Failure is a process you can learn from. And, most important, it means you tried.
Posted in , Nov 19, 2015
Most people view failure as something that should be avoided at all costs. As humans, we tend to connect failure with a bad experience we had as a child. It may have been an “F” we received on a paper or the high expectations our parents placed upon our shoulders that stopped us from trying.
Award-winning psychologist and author, Ron Friedman, tells the story of how Sara Blakely, founder of Spanx, revolutionized the women’s underwear industry and became a billionaire in his book, The Best Place To Work: The Art and Science of Creating an Extraordinary Workplace.
Early on, Sara overcame a series of obstacles: zero experience in the hosiery industry, lack of a an education in business and only $5,000 to invest. When asked where she found the courage, she gave all credit to her dad. While most parents ask their kids, “How was your day?” when sitting down for dinner, Sara’s parents asked her and her brother, “What did you fail at today?” each and every night.
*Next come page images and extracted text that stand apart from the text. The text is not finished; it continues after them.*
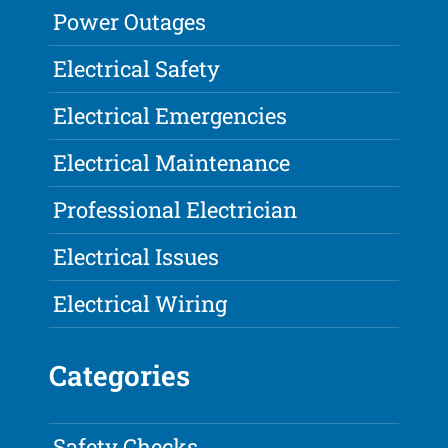
Power Outages
Electrical Safety
Electrical Emergencies
Electrical Maintenance
Professional Electrician
Electrical Issues
Electrical Wiring
Categories
Safety Checks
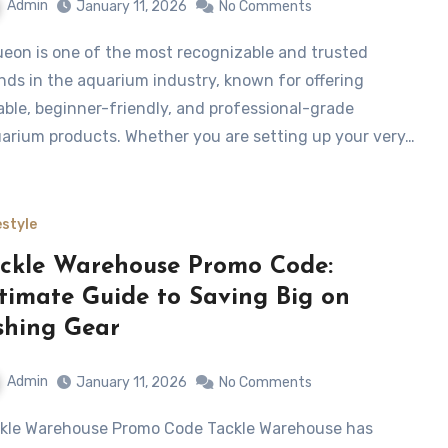
Admin
January 11, 2026
No Comments
nds in the aquarium industry, known for offering
iable, beginner-friendly, and professional-grade
arium products. Whether you are setting up your very…
estyle
ckle Warehouse Promo Code:
timate Guide to Saving Big on
shing Gear
Admin
January 11, 2026
No Comments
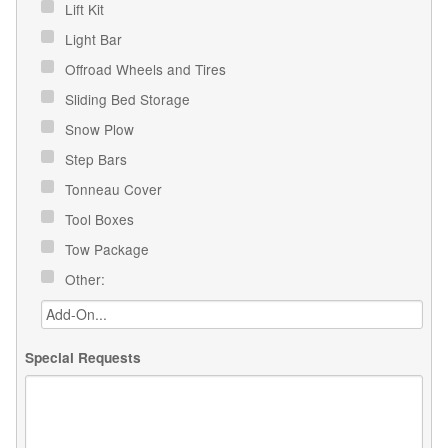
Lift Kit
Light Bar
Offroad Wheels and Tires
Sliding Bed Storage
Snow Plow
Step Bars
Tonneau Cover
Tool Boxes
Tow Package
Other:
Special Requests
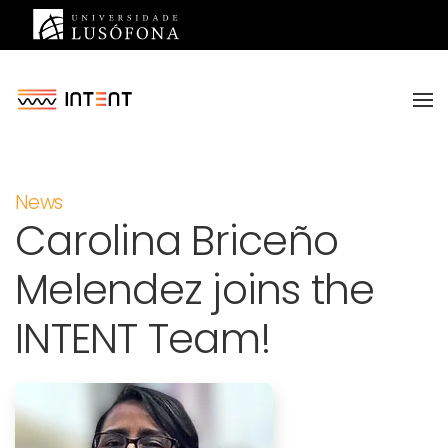
Saltar para o conteúdo principal
News
Carolina Briceño
Melendez joins the
INTENT Team!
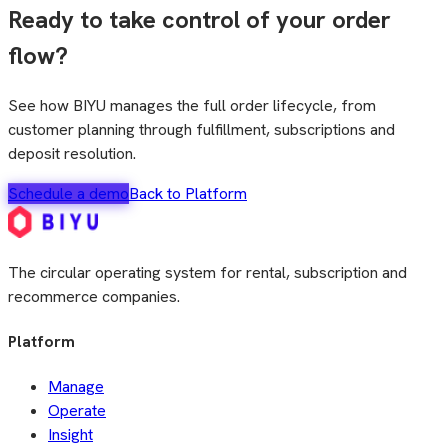
Ready to take control of your order
flow?
See how BIYU manages the full order lifecycle, from
customer planning through fulfillment, subscriptions and
deposit resolution.
Schedule a demo
Back to Platform
The circular operating system for rental, subscription and
recommerce companies.
Platform
Manage
Operate
Insight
When interviewed by CNN’s Anderson Cooper, Sara said, “Instead of failure being the outcome, failure became not trying. It forced me at a young age to want to push myself so much further out of my comfort zone.” In reality, Sara’s father had re-defined failure; it became more about learning and less about a personal weakness.
If we view failure as weakness, we avoid stepping out of our comfort zone. Instead we must remind ourselves that failure is an action, it does not define us, but instead matures us. I’m sure that there are many risks we would all take in our personal, professional and spiritual lives if we could get past a fear of failure.
What has been the greatest lesson you have learned when taking a chance? Please share with us.
Lord, give me the courage and faith to step out of my comfort zone; help me to overcome my fears and grow from my failures.